Sunday 22 March 2020

Lincolnshire rush-seated ladder back side chair with 4 domed ladders, straight back poles with tapered feet, with Lincolnshire front stretcher, double rear and side stretchers, rushing bars, turned front legs with vase feet morticed into the seat frame

Lincolnshire rush-seated ladder back side chair WS 186
About five years ago I was sent some photographs of two rush seated ladder back chairs that were in a house near to Spilsby. One of them was identical to the chairs in WS 59 and it is of the type that I come across quite regularly. I have been able to trace these sorts of chair to southeast Lincolnshire and I am confident that they were made by the Spikins family of chair makers in Boston and Spalding.
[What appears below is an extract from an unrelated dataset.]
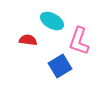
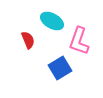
red semicircle: rotated 60 degrees clockwise
blue square: moved 2 px down
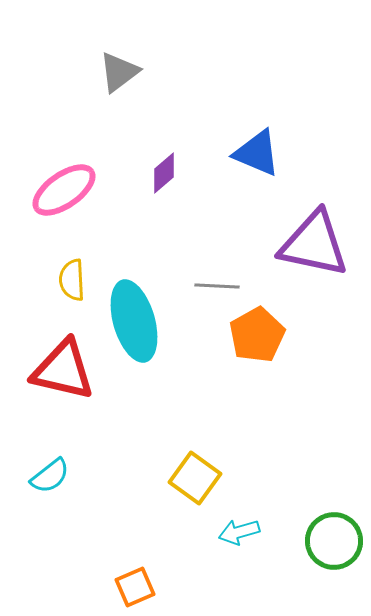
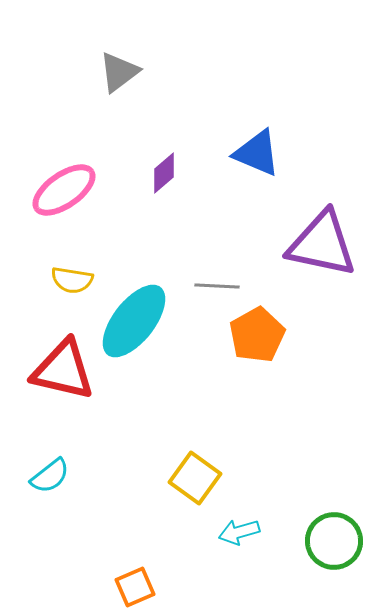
purple triangle: moved 8 px right
yellow semicircle: rotated 78 degrees counterclockwise
cyan ellipse: rotated 54 degrees clockwise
The other chair - pictured above - had straight front legs and a front stretcher with the same pattern as the rocking chair in WS 120. Again, I believe that these sorts of chairs come from the southeast Lincolnshire: indeed the rocking chair came out of a junk shop in Bourne.  So the fact these two chairs appeared in Spilsby, an area of the county where I would only expect to find the cabriole front legged chairs like WS 157, got me wondering if I had got my origins of these chairs wrong.

It was after my talk in Spilsby in the spring of 2017 that these two chairs were brought along to my chair surgery open day. I was able to photograph them both and to inquire into their provenance. Their tale was intriguing.

Throughout the nineteenth century there was a successful banking business in Lincolnshire called the Garfit, Claypon & Co Bank that had at one time ten branches throughout the county. In 1891 it merged with another company which was later absorbed into Lloyds. It was at that time when Bartholomew Claypon Garfit - a partner in the business - sold his large house near Boston to buy a large hunting estate near to Spilsby, bringing all his furniture with him. In subsequent years this estate was broken up and part of the furniture found its way into the ownership of a descendant close to Spilsby. It was that family that had brought along these two chairs for me to see.

So my belief that these types of chairs were made in the Boston area was once again re-inforced by the finding out the provenance of them in Spilsby which definitely showed that their history could be linking to the Boston area over 100 years ago.